%%
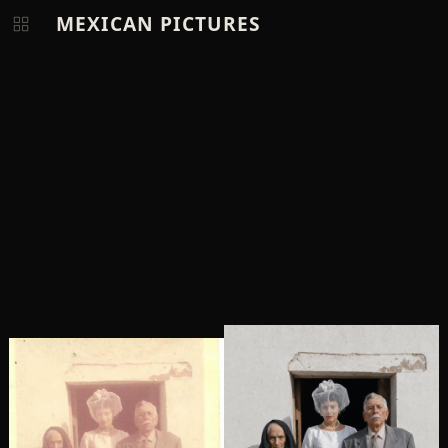
MEXICAN PICTURES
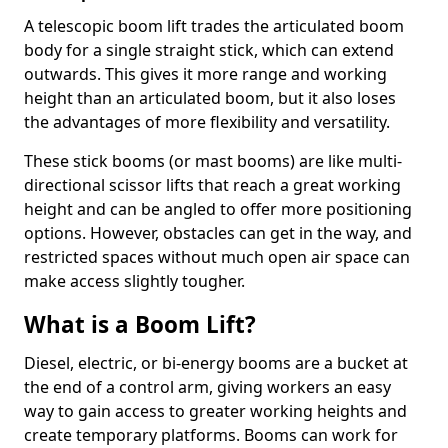
A telescopic boom lift trades the articulated boom
body for a single straight stick, which can extend
outwards. This gives it more range and working
height than an articulated boom, but it also loses
the advantages of more flexibility and versatility.
These stick booms (or mast booms) are like multi-
directional scissor lifts that reach a great working
height and can be angled to offer more positioning
options. However, obstacles can get in the way, and
restricted spaces without much open air space can
make access slightly tougher.
What is a Boom Lift?
Diesel, electric, or bi-energy booms are a bucket at
the end of a control arm, giving workers an easy
way to gain access to greater working heights and
create temporary platforms. Booms can work for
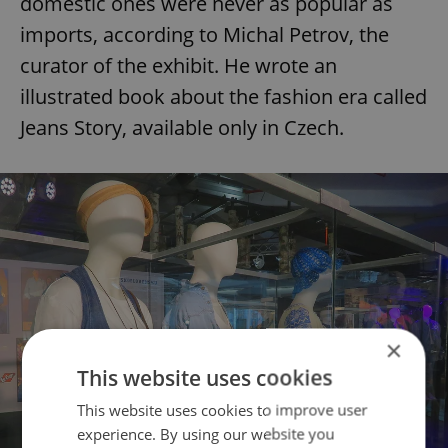
domestic ones were never as popular as
imports, according to Michal Petrov, the
curator of the exhibit. He wrote an
illustrated book about the fashion era called
Jeans Story, available only in Czech.
×
This website uses cookies
This website uses cookies to improve user
experience. By using our website you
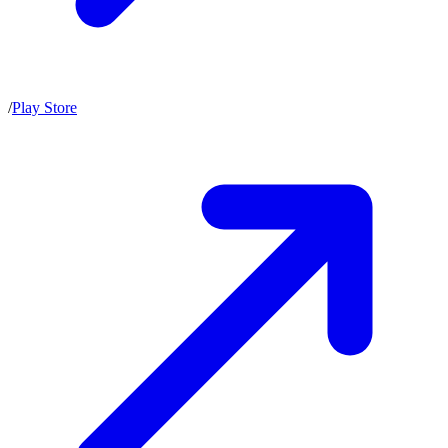
/
Play Store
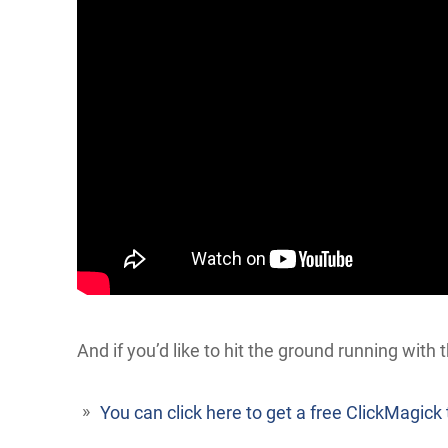
And if you’d like to hit the ground running with t
You can click here to get a free ClickMagick t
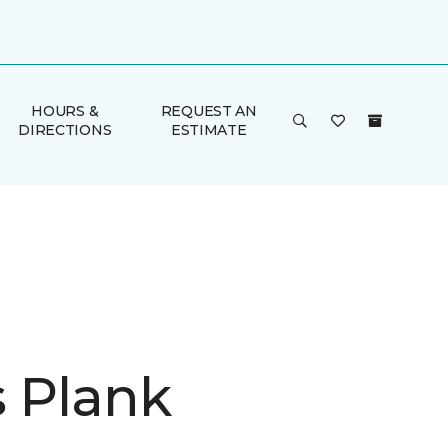
HOURS &
REQUEST AN
DIRECTIONS
ESTIMATE
is Plank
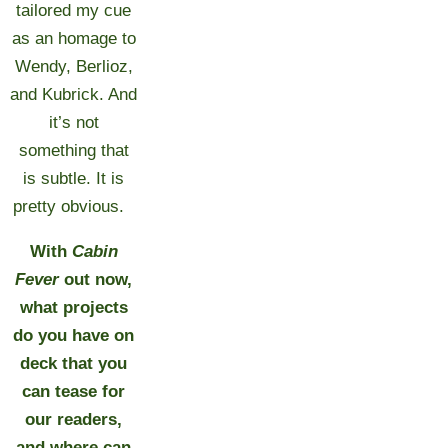
tailored my cue
as an homage to
Wendy, Berlioz,
and Kubrick. And
it’s not
something that
is subtle. It is
pretty obvious.
With
Cabin
Fever
out now,
what projects
do you have on
deck that you
can tease for
our readers,
and where can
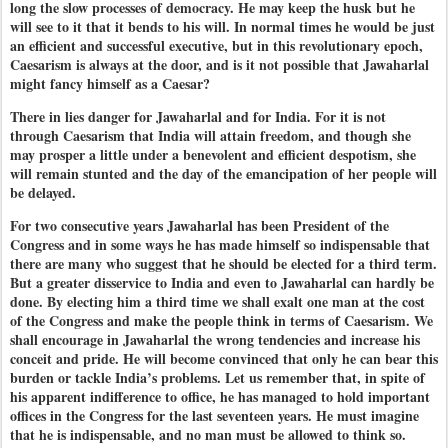
long the slow processes of democracy. He may keep the husk but he
will see to it that it bends to his will. In normal times he would be just
an efficient and successful executive, but in this revolutionary epoch,
Caesarism is always at the door, and is it not possible that Jawaharlal
might fancy himself as a Caesar?
There in lies danger for Jawaharlal and for India. For it is not
through Caesarism that India will attain freedom, and though she
may prosper a little under a benevolent and efficient despotism, she
will remain stunted and the day of the emancipation of her people will
be delayed.
For two consecutive years Jawaharlal has been President of the
Congress and in some ways he has made himself so indispensable that
there are many who suggest that he should be elected for a third term.
But a greater disservice to India and even to Jawaharlal can hardly be
done. By electing him a third time we shall exalt one man at the cost
of the Congress and make the people think in terms of Caesarism. We
shall encourage in Jawaharlal the wrong tendencies and increase his
conceit and pride. He will become convinced that only he can bear this
burden or tackle India’s problems. Let us remember that, in spite of
his apparent indifference to office, he has managed to hold important
offices in the Congress for the last seventeen years. He must imagine
that he is indispensable, and no man must be allowed to think so.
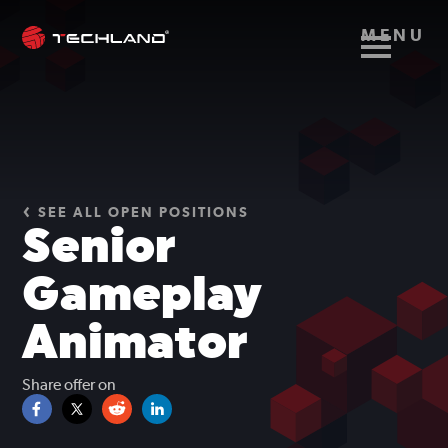
MENU
SEE ALL OPEN POSITIONS
Senior
Gameplay
Animator
Share offer on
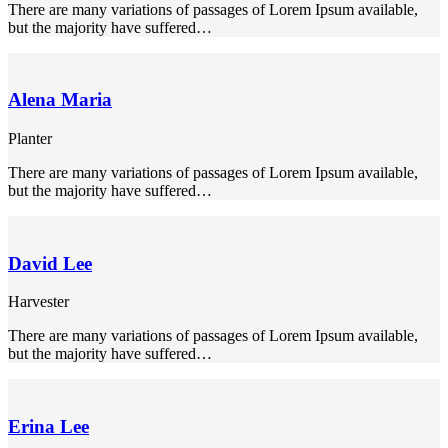
There are many variations of passages of Lorem Ipsum available,
k panel
but the majority have suffered…
k panel
k panel
Alena Maria
k panel
Planter
k panel
There are many variations of passages of Lorem Ipsum available,
but the majority have suffered…
ti
nk
k Panel
David Lee
nk
Harvester
k Panel
There are many variations of passages of Lorem Ipsum available,
but the majority have suffered…
oku
k Panel
Erina Lee
k Panel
%%
**TASK GOAL**:
Write out every record above exactly as it stands, but leave out the pictures.

**EXERCISE OUTPUT**:
MEXICAN PICTURES
A telescopic boom lift trades the articulated boom
body for a single straight stick, which can extend
outwards. This gives it more range and working
height than an articulated boom, but it also loses
the advantages of more flexibility and versatility.
These stick booms (or mast booms) are like multi-
directional scissor lifts that reach a great working
height and can be angled to offer more positioning
options. However, obstacles can get in the way, and
restricted spaces without much open air space can
make access slightly tougher.
What is a Boom Lift?
Diesel, electric, or bi-energy booms are a bucket at
the end of a control arm, giving workers an easy
way to gain access to greater working heights and
create temporary platforms. Booms can work for
domestic ones were never as popular as
imports, according to Michal Petrov, the
curator of the exhibit. He wrote an
illustrated book about the fashion era called
Jeans Story, available only in Czech.
×
This website uses cookies
This website uses cookies to improve user
experience. By using our website you
/
Play Store
And if you’d like to hit the ground running with t
You can click here to get a free ClickMagick t
HOURS &
REQUEST AN
DIRECTIONS
ESTIMATE
is Plank
tailored my cue
as an homage to
Wendy, Berlioz,
and Kubrick. And
it’s not
something that
is subtle. It is
pretty obvious.
With
Cabin
Fever
out now,
what projects
do you have on
deck that you
can tease for
our readers,
and where can
long the slow processes of democracy. He may keep the husk but he
will see to it that it bends to his will. In normal times he would be just
an efficient and successful executive, but in this revolutionary epoch,
Caesarism is always at the door, and is it not possible that Jawaharlal
might fancy himself as a Caesar?
There in lies danger for Jawaharlal and for India. For it is not
through Caesarism that India will attain freedom, and though she
may prosper a little under a benevolent and efficient despotism, she
will remain stunted and the day of the emancipation of her people will
be delayed.
For two consecutive years Jawaharlal has been President of the
Congress and in some ways he has made himself so indispensable that
there are many who suggest that he should be elected for a third term.
But a greater disservice to India and even to Jawaharlal can hardly be
done. By electing him a third time we shall exalt one man at the cost
of the Congress and make the people think in terms of Caesarism. We
shall encourage in Jawaharlal the wrong tendencies and increase his
conceit and pride. He will become convinced that only he can bear this
burden or tackle India’s problems. Let us remember that, in spite of
his apparent indifference to office, he has managed to hold important
offices in the Congress for the last seventeen years. He must imagine
that he is indispensable, and no man must be allowed to think so.
MENU
SEE ALL OPEN POSITIONS
Senior
Gameplay
Animator
Share offer on
There are many variations of passages of Lorem Ipsum available,
k panel
but the majority have suffered…
k panel
k panel
Alena Maria
k panel
Planter
k panel
There are many variations of passages of Lorem Ipsum available,
but the majority have suffered…
ti
nk
k Panel
David Lee
nk
Harvester
k Panel
There are many variations of passages of Lorem Ipsum available,
but the majority have suffered…
oku
k Panel
Erina Lee
k Panel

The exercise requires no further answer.